Mic
- Website type: News
- Available in: English
- Founded: 2011; 15 years ago (as PolicyMic)
- Headquarters: New York City, New York, {{{location_country}}}
- Owner: Bustle Digital Group
- Founders: Chris Altchek Jake Horowitz
- Website: mic.com
- Registration: Optional
- Current status: Active

= Mic (media company) =

American internet and media company

Mic is an American internet and media company based in New York City that caters to millennials.

Originally known as PolicyMic, it rose to prominence after its on-the-ground coverage of the Tunisian Revolution in 2011. In April 2014, the company reached 19 million unique monthly visitors.

On November 29, 2018, Mic laid off the majority of their staff—60 to 70 people—after Facebook canceled a deal to publish a news video series.

==History==
Mic was co-founded in 2011 as PolicyMic by Chris Altchek and Jake Horowitz, two high school friends from New York. In January 2014, the two were named to the annual list of Forbes 30 Under 30.

In 2014, the company announced it would re-brand their organization to target millennials, renaming themselves as "Mic". The company purchased the domain name for a reported $500,000 and explained the name change as the company reflecting its "expanded focus and bold vision." Later in 2014, Chris Miles, the managing editor of news, was fired over allegations of plagiarism.

Mic's news director, Jared Keller, was fired in February 2015 after the blog website Gawker found various levels of plagiarism in 20 different passages of his work. In March 2016, Mic acquired curated video app Hyper as well its developer, AntiHero.

Past advisors to the company include David Shipley, executive editor of Bloomberg View and former op-ed page editor at The New York Times, and Jacob Lewis, the former managing editor of The New Yorker. Allison Goldberg, senior vice president of Time Warner Investments, joined Mic's board of directors in April 2017.

Mic senior reporter Jack Smith IV was fired in September 2018 after several sexual misconduct accusations against him were published on Jezebel.

On November 29, 2018, a majority of the staff were laid off after Facebook canceled a video deal with the company. Altchek notified staff during an all-hands meeting, saying that "Facebook caught us by surprise at a really bad time" and that "The majority of the teams including people, finance, HR, productions, video, editorial, marketing, revenue and executive team will be departing, effective today." The same day, Mic was sold to Bustle Media Group for less than $5 million, which was a fraction of the "hundreds of millions" that Altchek said the site was worth in 2017.

==Content==
Since 2018, Mic has produced video content covering social justice and progressive issues, described as "serious issues important to young people", distributed through the Mic website and through social media. This content is supplemented with advertorial videos produced for clients.

Writing for Forbes in 2014, Abe Brown described PolicyMic's style as hyperbolic, with a mix of serious analysis of issues and attention-seeking listicles. Brown grouped the site with Upworthy, BuzzFeed, and Business Insider as opposed to more conventional news media such as The New York Times and The Washington Post. In an effort to improve Mic's editorial quality, the company recruited Cory Haik as publisher, and Kerry Lauerman as executive editor, both from The Post.

The site sometimes enlists politician and celebrity contributors; these have included Senator Rand Paul, former Secretary of State Condoleezza Rice, Senator Kirsten Gillibrand and radio host Daisy Rosario.
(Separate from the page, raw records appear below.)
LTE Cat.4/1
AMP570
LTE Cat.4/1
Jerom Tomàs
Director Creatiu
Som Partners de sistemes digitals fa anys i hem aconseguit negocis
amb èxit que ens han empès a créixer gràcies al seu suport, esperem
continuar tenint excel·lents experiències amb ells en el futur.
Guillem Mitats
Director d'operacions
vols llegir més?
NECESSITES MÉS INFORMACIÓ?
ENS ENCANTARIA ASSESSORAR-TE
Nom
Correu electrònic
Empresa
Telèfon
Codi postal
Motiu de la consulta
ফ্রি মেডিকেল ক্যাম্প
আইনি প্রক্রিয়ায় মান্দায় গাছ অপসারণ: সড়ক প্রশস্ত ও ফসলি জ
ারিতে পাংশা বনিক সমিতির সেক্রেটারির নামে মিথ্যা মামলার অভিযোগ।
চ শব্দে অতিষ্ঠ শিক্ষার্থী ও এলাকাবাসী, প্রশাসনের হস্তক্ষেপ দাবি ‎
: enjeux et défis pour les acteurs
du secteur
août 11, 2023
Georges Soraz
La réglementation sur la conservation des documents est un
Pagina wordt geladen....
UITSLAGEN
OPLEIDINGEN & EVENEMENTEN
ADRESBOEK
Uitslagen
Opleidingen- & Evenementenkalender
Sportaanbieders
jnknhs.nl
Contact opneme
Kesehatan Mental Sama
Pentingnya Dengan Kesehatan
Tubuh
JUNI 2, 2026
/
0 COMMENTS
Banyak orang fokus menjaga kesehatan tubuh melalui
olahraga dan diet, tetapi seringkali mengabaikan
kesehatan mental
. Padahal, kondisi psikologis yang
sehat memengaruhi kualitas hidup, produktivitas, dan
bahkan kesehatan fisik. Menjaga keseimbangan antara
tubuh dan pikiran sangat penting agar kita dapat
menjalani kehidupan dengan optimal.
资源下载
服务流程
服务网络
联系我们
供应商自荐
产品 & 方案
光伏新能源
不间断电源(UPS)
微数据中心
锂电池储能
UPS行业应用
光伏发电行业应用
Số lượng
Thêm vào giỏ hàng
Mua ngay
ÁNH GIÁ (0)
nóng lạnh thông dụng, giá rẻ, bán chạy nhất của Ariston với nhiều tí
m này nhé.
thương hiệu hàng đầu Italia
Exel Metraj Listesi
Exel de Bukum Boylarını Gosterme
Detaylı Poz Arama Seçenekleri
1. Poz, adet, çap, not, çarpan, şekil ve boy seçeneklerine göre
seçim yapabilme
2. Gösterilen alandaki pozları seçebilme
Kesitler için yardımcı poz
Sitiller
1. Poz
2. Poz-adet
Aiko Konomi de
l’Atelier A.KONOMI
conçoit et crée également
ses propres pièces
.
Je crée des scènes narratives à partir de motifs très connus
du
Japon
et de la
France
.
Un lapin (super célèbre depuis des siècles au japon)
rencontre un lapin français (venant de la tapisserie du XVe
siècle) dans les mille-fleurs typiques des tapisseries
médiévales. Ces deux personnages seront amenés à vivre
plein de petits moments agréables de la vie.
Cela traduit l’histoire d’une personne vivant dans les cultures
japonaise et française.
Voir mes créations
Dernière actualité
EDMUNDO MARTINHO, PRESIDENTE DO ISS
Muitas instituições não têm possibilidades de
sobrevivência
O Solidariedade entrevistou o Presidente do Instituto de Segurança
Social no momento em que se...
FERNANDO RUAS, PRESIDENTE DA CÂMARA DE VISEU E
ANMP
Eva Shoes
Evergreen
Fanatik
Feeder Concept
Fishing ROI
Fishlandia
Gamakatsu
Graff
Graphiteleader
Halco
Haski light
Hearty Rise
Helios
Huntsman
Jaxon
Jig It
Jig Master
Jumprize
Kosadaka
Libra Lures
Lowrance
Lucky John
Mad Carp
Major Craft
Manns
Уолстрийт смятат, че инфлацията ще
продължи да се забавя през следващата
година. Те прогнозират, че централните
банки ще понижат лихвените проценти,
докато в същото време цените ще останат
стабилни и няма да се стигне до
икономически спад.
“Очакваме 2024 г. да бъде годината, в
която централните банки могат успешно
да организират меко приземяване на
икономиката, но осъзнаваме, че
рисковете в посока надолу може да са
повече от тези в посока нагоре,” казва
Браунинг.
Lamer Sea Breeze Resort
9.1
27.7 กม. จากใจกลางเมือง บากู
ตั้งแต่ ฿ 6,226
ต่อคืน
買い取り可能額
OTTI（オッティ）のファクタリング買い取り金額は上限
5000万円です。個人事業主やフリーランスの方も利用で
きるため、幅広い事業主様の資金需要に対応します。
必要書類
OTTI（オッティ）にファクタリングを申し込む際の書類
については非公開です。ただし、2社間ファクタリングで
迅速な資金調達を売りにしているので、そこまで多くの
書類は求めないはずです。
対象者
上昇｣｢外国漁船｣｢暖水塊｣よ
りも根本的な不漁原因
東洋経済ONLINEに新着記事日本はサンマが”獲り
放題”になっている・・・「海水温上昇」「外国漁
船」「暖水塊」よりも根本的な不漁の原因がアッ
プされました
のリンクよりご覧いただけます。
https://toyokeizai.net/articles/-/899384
In December 2013, the White House worked with Mic on what was called an "Open Mic" competition to "make health care work for our generation".

==Funding and revenue==
Mic generates revenue through advertising known as "branded content". Digiday.com reported in November 2014 that "brands like Microsoft, Cole Haan, Cadillac and most recently GE have all tapped Mic in the last few months in the hopes of using its millennial expertise to reach the site's audience of educated 20-somethings".

The New York Observer positively reacted to the company's financial practices in 2014, saying that Mic had not made a profit and "is in the increasingly rare habit of actually paying each one of its contributors".

As of April 2017, the company had raised $52 million in funding from investors, including Lightspeed Venture Partners, Lerer Ventures, Advancit Capital, Red Swan Ventures, The John S. and James L. Knight Foundation, Time Warner Investments, Kyu Collective and You & Mr Jones. The company has not disclosed its valuation, though The Wall Street Journal reported in April 2017 that it was "in the range of the 'mid hundreds of millions' of dollars."

The company laid off several employees in late 2017, as did other digital media companies. Inconsistencies in tracking viewer numbers, changes in Facebook's algorithms and advertising rates, and an overemphasis on search-friendly text stories were all cited as partial reasons. The company shifted business models, with less content being produced overall in favor of longer-form video journalism covering social justice and progressive causes. Business Insider cited the company's strategy as an example of the "pivot to video" idea common among digital media companies during that time.